A number of businesses are struggling to shake off the devastating impact of Covid-19, exacerbated by the global supply constraints, contraction of markets and attendant cash flow issues, among others. 

Access to the money and the amount, Mr Owor said, will have no limit but will depend on the purpose and needs of the exporter, which will be appraised as key requirements of the facility. 

UBA also indicated that the facility will be available to individual exporters, SMEs, local corporate exporters and multinationals. 

“The facility will be used primarily to provide financial loans to export oriented businesses that have suffered financial distress arising from the effects of Covid-19 and can show potential for recovery,” Owor said. 

It will have a tenure of three months to five years, depending on the purpose and structure of the business with an annual interest of 12 percent and 6 percent for shilling and foreign currency-based loans, respectively. 

However, borrowers will be expected to possess sufficient collateral, whose adequacy will be determined in accordance with existing lending policies. 

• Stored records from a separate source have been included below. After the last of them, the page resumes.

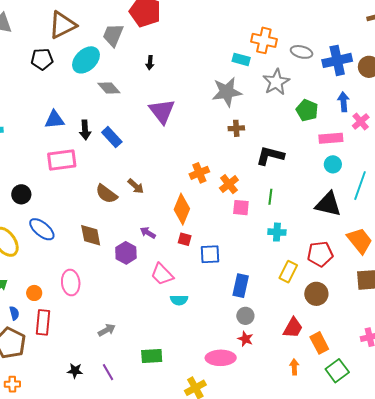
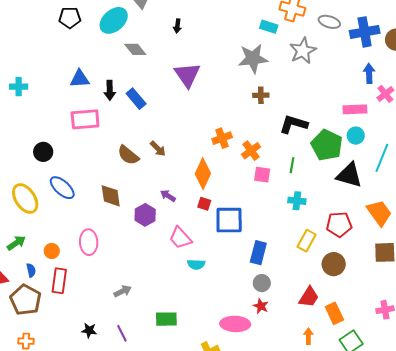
green pentagon: (307, 110) -> (327, 145), moved, size x1.4
blue square: (210, 254) -> (229, 220), size x1.4

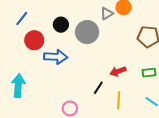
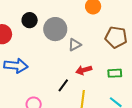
gray triangle: (107, 14) -> (75, 45), moved
blue arrow: (56, 57) -> (16, 66), moved

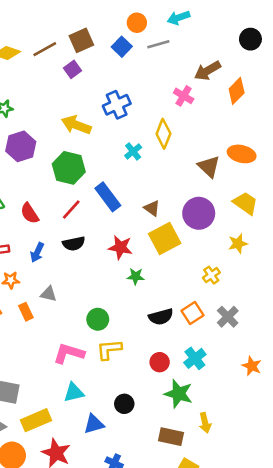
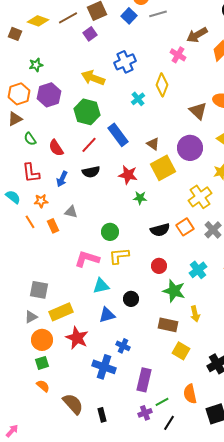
yellow cross: (211, 275) -> (200, 197), size x1.6
cyan cross: (195, 358) -> (198, 270), moved
cyan triangle: (74, 392) -> (101, 286), moved

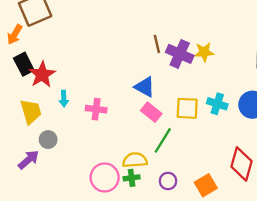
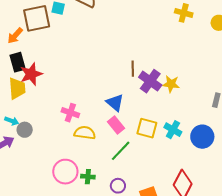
cyan arrow: (64, 99) -> (12, 121), moved, turned -80
yellow trapezoid: (31, 112) -> (17, 88), moved
yellow semicircle: (135, 160) -> (85, 133), moved

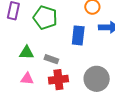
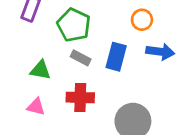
gray rectangle: (51, 59) -> (81, 58), moved
red cross: (58, 80) -> (80, 97), moved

Ms Sarah Arapta, the UBA chairperson and Citibank managing director, said in July, while holding the annual bankers’ conference, they had identified a missing link in financing the needs of manufacturers, among which included establishing an export financing mechanism that provides better priced facilities to support and manage export risks. 

“As a country we have established a reasonably strong manufacturing sector and with support & coordination from the government we can position ourselves as a trading hub serving the regional markets with numerous products for which we have comparative advantage,” she said, noting that Uganda has seen strong export growth for a number of goods, among which include cement, steel bars, iron sheets and paint in addition to fast moving consumer goods such as scholastic material and personal care products.


According to Bank of Uganda executive director supervision Tumubweinee Twinemanzi, the Central Bank is interested in what will be charged as interest on the facility because it should be reasonable to support business into recovery. He also believes that beneficiaries should, apart from doing  paper documentation, must understand the terms under which the facility will be advanced.